Ein weiteres typisches Problem der marokkanischen Schüler stellen die Seiteneinsteiger dar. Es handelt sich um Jugendliche, die in Marokko eingeschult wurden und im Rahmen des Familiennachzuges in die BRD kamen. Diese Schüler verfügen über keinerlei Kenntnisse der deutschen Sprache und werden zunächst in sogenannten Auffangklassen unterrichtet. Soziologisch gesehen bilden sie die Gruppe der „Urlaubskinder“, die nach der Arbeitsemigration ihrer Väter in Marokko geboren sind und vor ihrer Einreise nach Deutschland ihre Väter nur während deren Urlaubsreisen in die Heimat gesehen haben. Sie haben die ersten 10 bis 15 Jahre ihres Lebens in einem anderen Kulturkreis, meist in ländlicher Umgebung und allein mit der Mutter, verbracht. Manche haben enorme Schwierigkeiten, sich in der deutschen Gesellschaft zurechtzufinden, finden keinen Beruf und haben in der „neuen Welt“ fortwährend Probleme mit den Eltern. Finden sich derart Entwurzelte in Gruppen zusammen, bietet sich die Kriminalität als Negativ-Identität an. Besser so eine Identität als gar keine Identität.

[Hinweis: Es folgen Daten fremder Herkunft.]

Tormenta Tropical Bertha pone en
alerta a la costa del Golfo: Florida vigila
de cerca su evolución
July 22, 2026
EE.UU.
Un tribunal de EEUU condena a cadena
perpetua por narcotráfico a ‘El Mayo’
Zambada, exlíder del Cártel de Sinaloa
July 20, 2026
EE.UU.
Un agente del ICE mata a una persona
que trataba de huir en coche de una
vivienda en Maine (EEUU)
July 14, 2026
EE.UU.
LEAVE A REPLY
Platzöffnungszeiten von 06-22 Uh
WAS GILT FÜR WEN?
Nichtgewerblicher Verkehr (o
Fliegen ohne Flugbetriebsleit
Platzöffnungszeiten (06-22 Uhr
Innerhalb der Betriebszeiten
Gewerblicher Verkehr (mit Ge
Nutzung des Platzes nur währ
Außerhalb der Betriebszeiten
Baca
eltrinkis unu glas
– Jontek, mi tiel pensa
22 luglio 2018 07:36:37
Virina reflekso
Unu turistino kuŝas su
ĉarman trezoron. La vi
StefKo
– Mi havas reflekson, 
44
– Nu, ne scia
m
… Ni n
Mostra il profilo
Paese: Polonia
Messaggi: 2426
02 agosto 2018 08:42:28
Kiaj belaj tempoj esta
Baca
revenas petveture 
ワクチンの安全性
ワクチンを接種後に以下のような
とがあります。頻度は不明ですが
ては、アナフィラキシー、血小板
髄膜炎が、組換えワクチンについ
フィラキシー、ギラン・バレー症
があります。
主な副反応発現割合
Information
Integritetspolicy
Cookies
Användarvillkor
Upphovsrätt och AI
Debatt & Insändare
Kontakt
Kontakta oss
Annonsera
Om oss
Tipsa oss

Was die in Frankfurt aufgewachsenen marokkanischen Jugendlichen betrifft, werden sie nach Einschätzung der Jugendrichter nicht häufiger kriminell als ihre deutschen Altersgenossen. Allerdings haben sich unter ihnen Banden gebildet. Verbreitet ist vor allem das „Rippen“ (der Jacken- Klau).

Die Mentalität der zugezogenen Jugendlichen und die Tatsache, daß das öffentliche Leben der Südländer sich zum großen Teil auf der Straße abspielt, wird von vielen Deutschen als Fehlverhalten interpretiert. Dies ist mit ein Grund dafür, daß die für marokkanische Jugendliche attraktive Einkaufszone, „die Zeil“, die ein Stück „südländisches Leben“ verkörpert, allgemein als Drogenszene bezeichnet wird, da sich dort viele marokkanische Jugendliche aufhalten. Man hat sie als „Konstabler-Dealer“ etikettiert und abgestempelt, und jede Haschischdealerei bzw. jeder Raub in diesem Bereich geht auf das Konto der Marokkaner. Wie oft hat man in den Zeitungen berichtet, „... dem Aussehen nach könnte der Täter ein Marokkaner sein ...“.

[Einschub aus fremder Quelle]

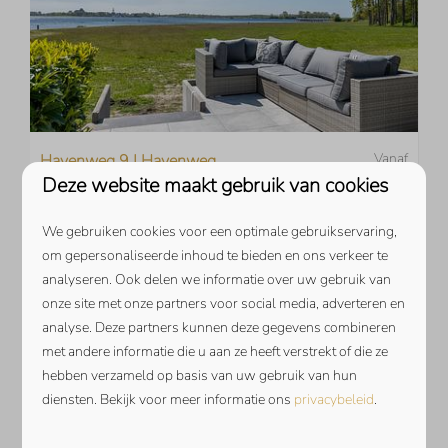
Vanaf
Havenweg 9 | Havenweg
Deze website maakt gebruik van cookies
€ 1.225
Zeeland, Kamperland
7 nachten
6
3
2
1
We gebruiken cookies voor een optimale gebruikservaring,
2 personen
om gepersonaliseerde inhoud te bieden en ons verkeer te
Dichtbij Veerse Meer
analyseren. Ook delen we informatie over uw gebruik van
Panoramisch uitzicht over het
onze site met onze partners voor social media, adverteren en
Veerse Meer
analyse. Deze partners kunnen deze gegevens combineren
met andere informatie die u aan ze heeft verstrekt of die ze
Direct aan het Veerse Meer
hebben verzameld op basis van uw gebruik van hun
Uitzicht over het Veerse Meer
diensten. Bekijk voor meer informatie ons
privacybeleid
.
Open haard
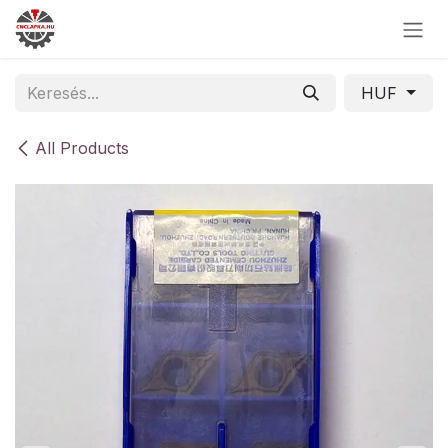
Skip to Content
HUF
All Products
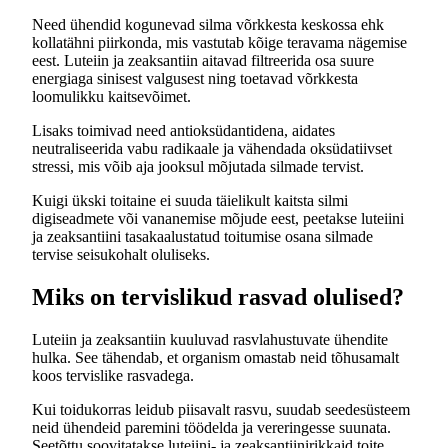
Need ühendid kogunevad silma võrkkesta keskossa ehk
kollatähni piirkonda, mis vastutab kõige teravama nägemise
eest. Luteiin ja zeaksantiin aitavad filtreerida osa suure
energiaga sinisest valgusest ning toetavad võrkkesta
loomulikku kaitsevõimet.
Lisaks toimivad need antioksüdantidena, aidates
neutraliseerida vabu radikaale ja vähendada oksüdatiivset
stressi, mis võib aja jooksul mõjutada silmade tervist.
Kuigi ükski toitaine ei suuda täielikult kaitsta silmi
digiseadmete või vananemise mõjude eest, peetakse luteiini
ja zeaksantiini tasakaalustatud toitumise osana silmade
tervise seisukohalt oluliseks.
Miks on tervislikud rasvad olulised?
Luteiin ja zeaksantiin kuuluvad rasvlahustuvate ühendite
hulka. See tähendab, et organism omastab neid tõhusamalt
koos tervislike rasvadega.
Kui toidukorras leidub piisavalt rasvu, suudab seedesüsteem
neid ühendeid paremini töödelda ja vereringesse suunata.
Seetõttu soovitatakse luteiini- ja zeaksantiinirikkaid toite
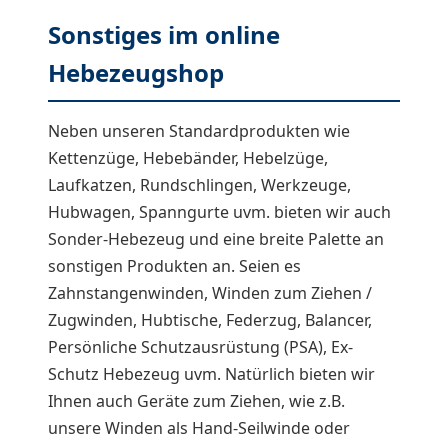
Sonstiges im online
Hebezeugshop
Neben unseren Standardprodukten wie
Kettenzüge, Hebebänder, Hebelzüge,
Laufkatzen, Rundschlingen, Werkzeuge,
Hubwagen, Spanngurte uvm. bieten wir auch
Sonder-Hebezeug und eine breite Palette an
sonstigen Produkten an. Seien es
Zahnstangenwinden, Winden zum Ziehen /
Zugwinden, Hubtische, Federzug, Balancer,
Persönliche Schutzausrüstung (PSA), Ex-
Schutz Hebezeug uvm. Natürlich bieten wir
Ihnen auch Geräte zum Ziehen, wie z.B.
unsere Winden als Hand-Seilwinde oder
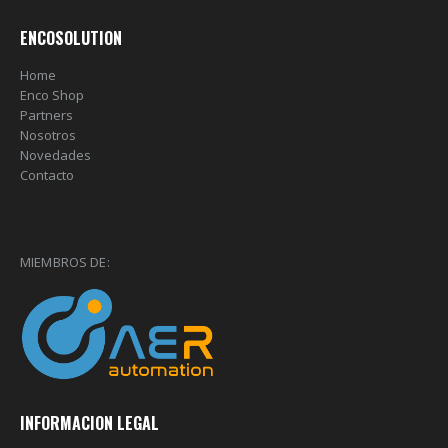
ENCOSOLUTION
Home
Enco Shop
Partners
Nosotros
Novedades
Contacto
MIEMBROS DE:
INFORMACION LEGAL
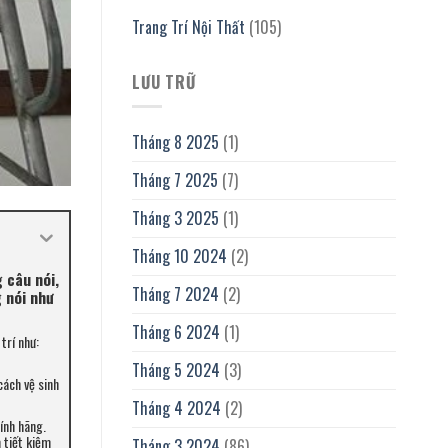
Trang Trí Nội Thất
(105)
LƯU TRỮ
Tháng 8 2025
(1)
Tháng 7 2025
(7)
Tháng 3 2025
(1)
Tháng 10 2024
(2)
 câu nói,
Tháng 7 2024
(2)
 nói như
Tháng 6 2024
(1)
trí như:
Tháng 5 2024
(3)
cách vệ sinh
Tháng 4 2024
(2)
ính hãng.
 tiết kiệm
Tháng 3 2024
(86)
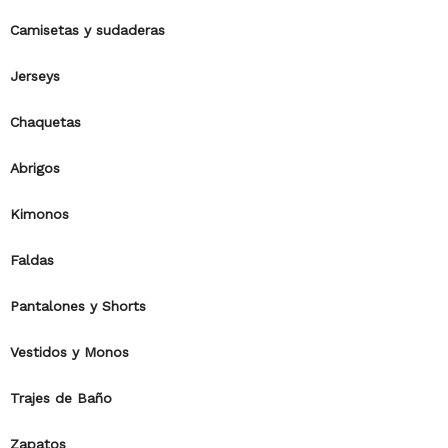
Camisetas y sudaderas
Jerseys
Chaquetas
Abrigos
Kimonos
Faldas
Pantalones y Shorts
Vestidos y Monos
Trajes de Baño
Zapatos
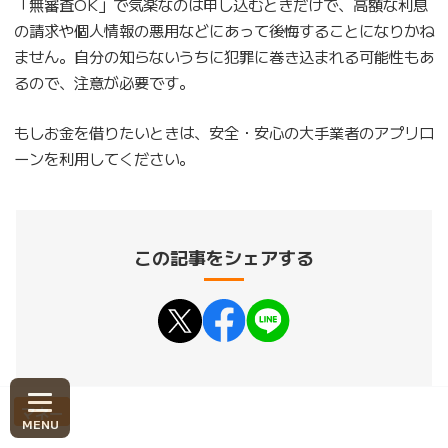
「無審査OK」で気楽なのは申し込むときだけで、高額な利息
の請求や個人情報の悪用などにあって後悔することになりかね
ません。自分の知らないうちに犯罪に巻き込まれる可能性もあ
るので、注意が必要です。
もしお金を借りたいときは、安全・安心の大手業者のアプリロ
ーンを利用してください。
この記事をシェアする
マネー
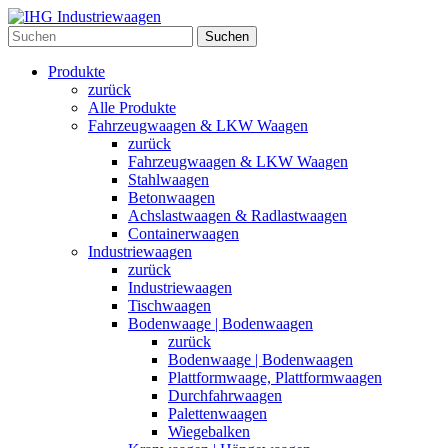
Suchen
Produkte
zurück
Alle Produkte
Fahrzeugwaagen & LKW Waagen
zurück
Fahrzeugwaagen & LKW Waagen
Stahlwaagen
Betonwaagen
Achslastwaagen & Radlastwaagen
Containerwaagen
Industriewaagen
zurück
Industriewaagen
Tischwaagen
Bodenwaage | Bodenwaagen
zurück
Bodenwaage | Bodenwaagen
Plattformwaage, Plattformwaagen
Durchfahrwaagen
Palettenwaagen
Wiegebalken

Aus Unkenntnis der Sachlage und der kulturellen Hintergründe führt man hier den Umgang der marokkanischen Jugendlichen mit Drogen oftmals darauf zurück, daß viele Marokkaner aus dem Rifgebiet Nador stammen und dort bereits Erfahrungen im Umgang mit Drogen gemacht haben sollen, da der Konsum und Handel mit Drogen dort legal sei. Leider hört man solche Behauptungen auch oft von den Hütern des Gesetzes.

Was die Lebenssituation insbesondere der marokkanischen Mädchen in Frankfurt anbelangt, so ist diese bekanntermaßen kaum weniger konfliktgeladen als die ihrer männlichen Altersgenossen, sie geraten jedoch nicht nur weniger als diese, sondern auch weniger als deutsche Mädchen im Alter zwischen 14 und 21 Jahren mit dem Gesetz in Konflikt. Dies muß allerdings auch als Konsequenz ihrer Lebenssituation gesehen werden, die ihnen wenig Recht auf Eigenständigkeit sowie Möglichkeiten, sich außerhalb des häuslichen Rahmens zu bewegen, gibt. Während es für marokkanische Frauen der ersten Generation relativ selbstverständlich ist, sich mit der Fortsetzung der herkömmlichen Lebensweise zurechtzufinden, haben es die Mädchen damit sehr viel schwerer, insbesondere wenn sie hier geboren sind oder bereits sehr lange in Frankfurt leben.

Da die in Frankfurt lebenden marokkanischen Familien häufig vom Land stammen, gelten für sie oft noch sehr strenge traditionelle Regeln in bezug auf die Erziehung ihre Kinder, insbesondere die der Mädchen.